||"dawnbreak in the west"|
Sunday, June 05, 2016
How Muslim states interacted
Until 1917, Islam could admit of only one caliph. At times there were arguments over who that man was, as when some Berbers pretended to be Fatimids and took over Egypt, or when that Umayyad branch in Spain reasserted its caliphate. (Suyuti in his ta'rîkh dismisses the Fatimids as liars, but concedes the Umayyads had a point.)
Lewis offers the Muslims' answer: those other established Muslim states were rebels. Rebels were still Muslim, but were unlawfully withholding allegiance. War (harb) could still happen. But it was to be a war conducted under strict Islamic principles - your army couldn't shoot a fleeing rebel in the back, for instance, nor slaughter prisoners-of-war. This wasn't a jihad, after all.
If these armed rent-seekers weren't established, they were pirates and could simply be hanged. (I got no problem with that.) As for apostates, true murtadds were rare. Based on my reading of early Umayyad history: when rebels lost, they were posthumously declared apostates, and all those who had supported the rebels now had to beg al-Hajjaj to keep their heads.

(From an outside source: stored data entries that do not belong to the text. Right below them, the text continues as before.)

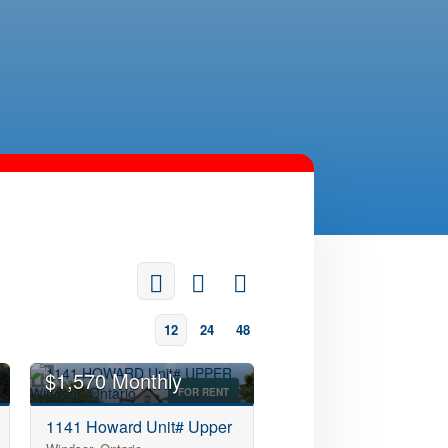
12
24
48
$1,570 Monthly
FOR RENT
1141 Howard Unit# Upper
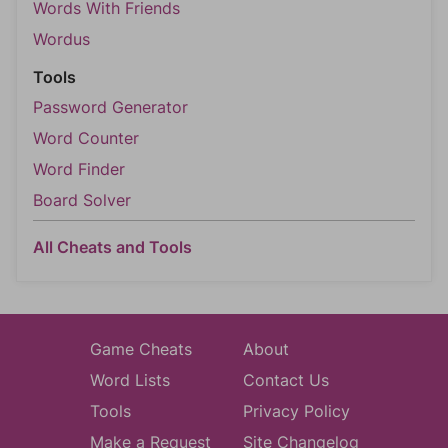
Words With Friends
Wordus
Tools
Password Generator
Word Counter
Word Finder
Board Solver
All Cheats and Tools
Game Cheats
About
Word Lists
Contact Us
Tools
Privacy Policy
Make a Request
Site Changelog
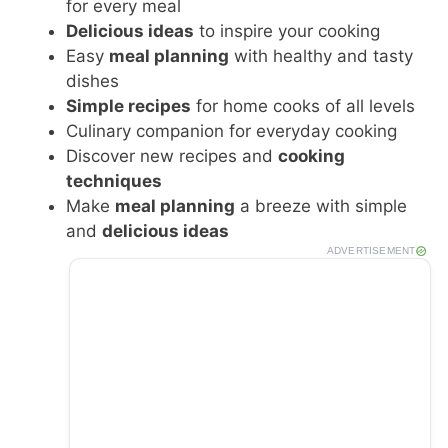
for every meal
Delicious ideas
to inspire your cooking
Easy
meal planning
with healthy and tasty
dishes
Simple recipes
for home cooks of all levels
Culinary companion for everyday cooking
Discover new recipes and
cooking
techniques
Make
meal planning
a breeze with simple
and
delicious ideas
ADVERTISEMENT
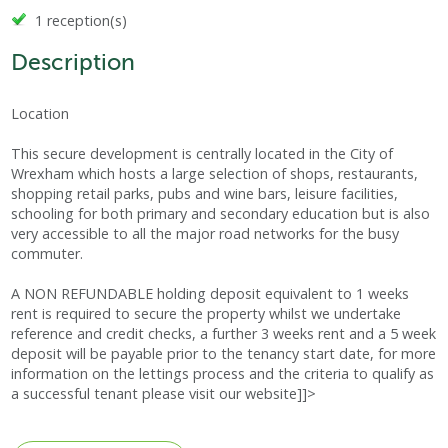
1 reception(s)
Description
Location
This secure development is centrally located in the City of
Wrexham which hosts a large selection of shops, restaurants,
shopping retail parks, pubs and wine bars, leisure facilities,
schooling for both primary and secondary education but is also
very accessible to all the major road networks for the busy
commuter.
A NON REFUNDABLE holding deposit equivalent to 1 weeks
rent is required to secure the property whilst we undertake
reference and credit checks, a further 3 weeks rent and a 5 week
deposit will be payable prior to the tenancy start date, for more
information on the lettings process and the criteria to qualify as
a successful tenant please visit our website]]>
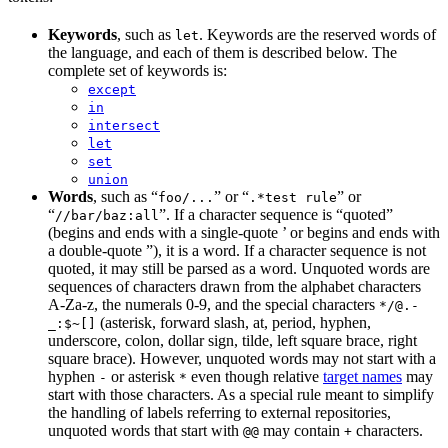
Keywords
, such as
. Keywords are the reserved words of
let
the language, and each of them is described below. The
complete set of keywords is:
except
in
intersect
let
set
union
Words
, such as “
” or “
” or
foo/...
.*test rule
“
”. If a character sequence is “quoted”
//bar/baz:all
(begins and ends with a single-quote ’ or begins and ends with
a double-quote ”), it is a word. If a character sequence is not
quoted, it may still be parsed as a word. Unquoted words are
sequences of characters drawn from the alphabet characters
A-Za-z, the numerals 0-9, and the special characters
*/@.-
(asterisk, forward slash, at, period, hyphen,
_:$~[]
underscore, colon, dollar sign, tilde, left square brace, right
square brace). However, unquoted words may not start with a
hyphen
or asterisk
even though relative
target names
may
-
*
start with those characters. As a special rule meant to simplify
the handling of labels referring to external repositories,
unquoted words that start with
may contain
characters.
@@
+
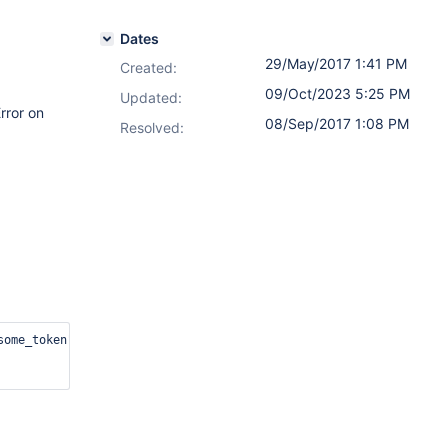
Dates
29/May/2017 1:41 PM
Created:
09/Oct/2023 5:25 PM
Updated:
rror on
08/Sep/2017 1:08 PM
Resolved:
.
some_token"  -d '{"emailAddress": "vincent_chin@test.com","displa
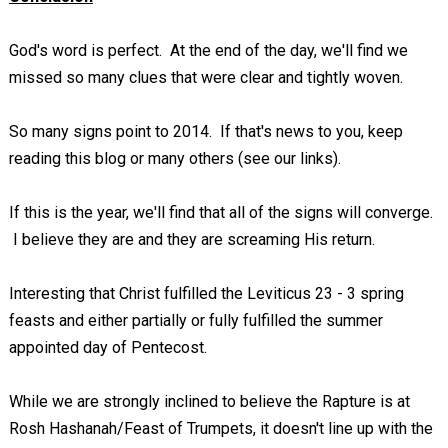
God's word is perfect. At the end of the day, we'll find we
missed so many clues that were clear and tightly woven.
So many signs point to 2014. If that's news to you, keep
reading this blog or many others (see our links).
If this is the year, we'll find that all of the signs will converge.
I believe they are and they are screaming His return.
Interesting that Christ fulfilled the Leviticus 23 - 3
spring
feasts and either partially or fully fulfilled the summer
appointed day of Pentecost.
While we are strongly inclined to believe the Rapture is at
Rosh Hashanah/Feast of Trumpets, it doesn't line up with the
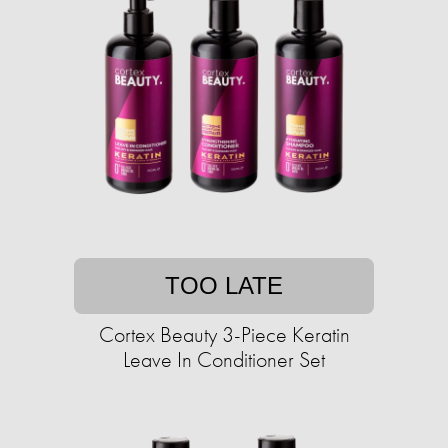
TOO LATE
Cortex Beauty 3-Piece Keratin
Leave In Conditioner Set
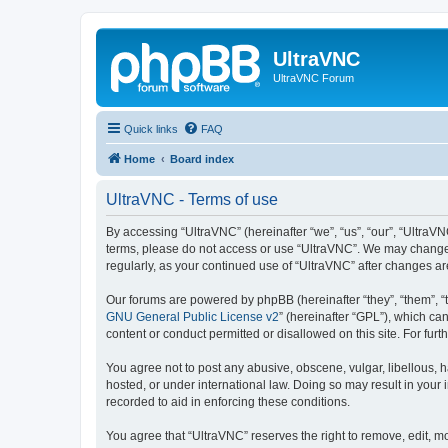
UltraVNC
UltraVNC Forum
Quick links
FAQ
Home
Board index
UltraVNC - Terms of use
By accessing “UltraVNC” (hereinafter “we”, “us”, “our”, “UltraVNC
terms, please do not access or use “UltraVNC”. We may change th
regularly, as your continued use of “UltraVNC” after changes 
Our forums are powered by phpBB (hereinafter “they”, “them”, “
GNU General Public License v2
” (hereinafter “GPL”), which 
content or conduct permitted or disallowed on this site. For fu
You agree not to post any abusive, obscene, vulgar, libellous, h
hosted, or under international law. Doing so may result in your
recorded to aid in enforcing these conditions.
You agree that “UltraVNC” reserves the right to remove, edit, mo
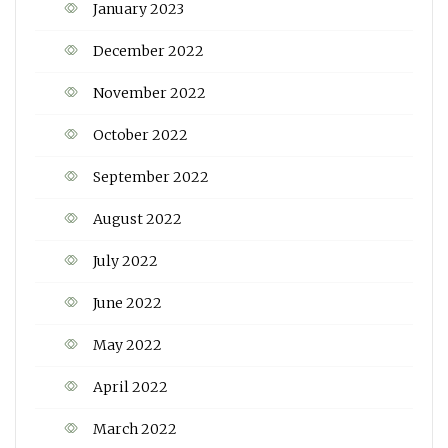
January 2023
December 2022
November 2022
October 2022
September 2022
August 2022
July 2022
June 2022
May 2022
April 2022
March 2022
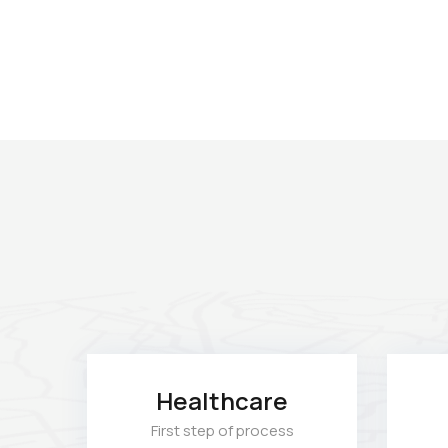
Healthcare
First step of process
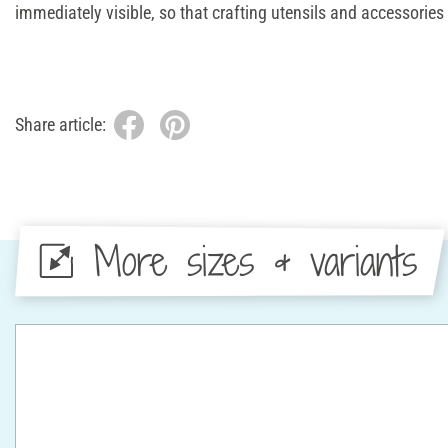
immediately visible, so that crafting utensils and accessories 
Share article:
More sizes & variants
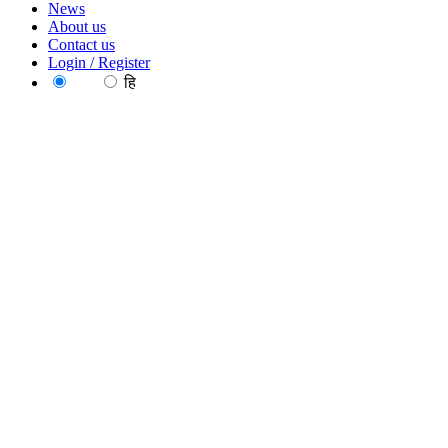
News
About us
Contact us
Login / Register
EN
हि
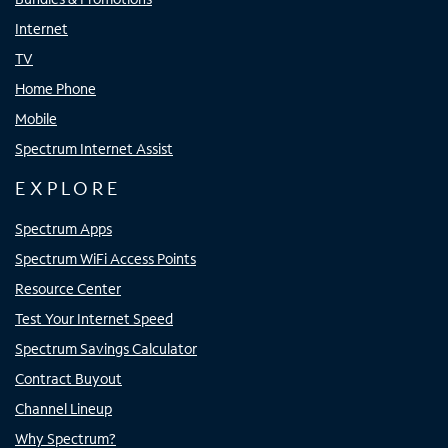
Internet
TV
Home Phone
Mobile
Spectrum Internet Assist
EXPLORE
Spectrum Apps
Spectrum WiFi Access Points
Resource Center
Test Your Internet Speed
Spectrum Savings Calculator
Contract Buyout
Channel Lineup
Why Spectrum?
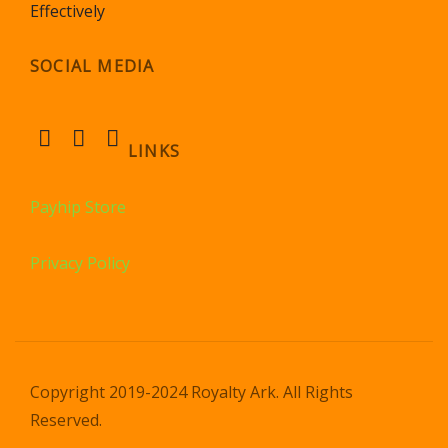
Effectively
SOCIAL MEDIA
LINKS
Payhip Store
Privacy Policy
Copyright 2019-2024 Royalty Ark. All Rights
Reserved.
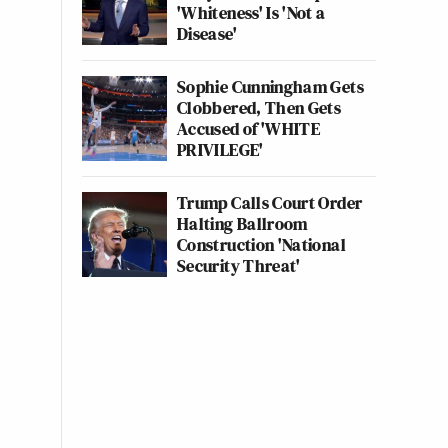
'Whiteness' Is 'Not a
Disease'
Sophie Cunningham Gets
Clobbered, Then Gets
Accused of 'WHITE
PRIVILEGE'
Trump Calls Court Order
Halting Ballroom
Construction 'National
Security Threat'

So a "rebel" who lasted long enough to force a truce really wasn't a rebel as we Westerners would see him. He was a founder of an independent sovereign state. More usually, a restorer of same; we are often talking about Iranians here.
Thus, the surreal scene so common in Islamic history, of the Sultan of the Turks and the Shah of the Iranians (often a Turk himself) mutually cursing each other as "rebel!" in public, whilst calmly doing business across mutually-agreed borders. But at least this legal fiction prevented a full-on tribal knife fight.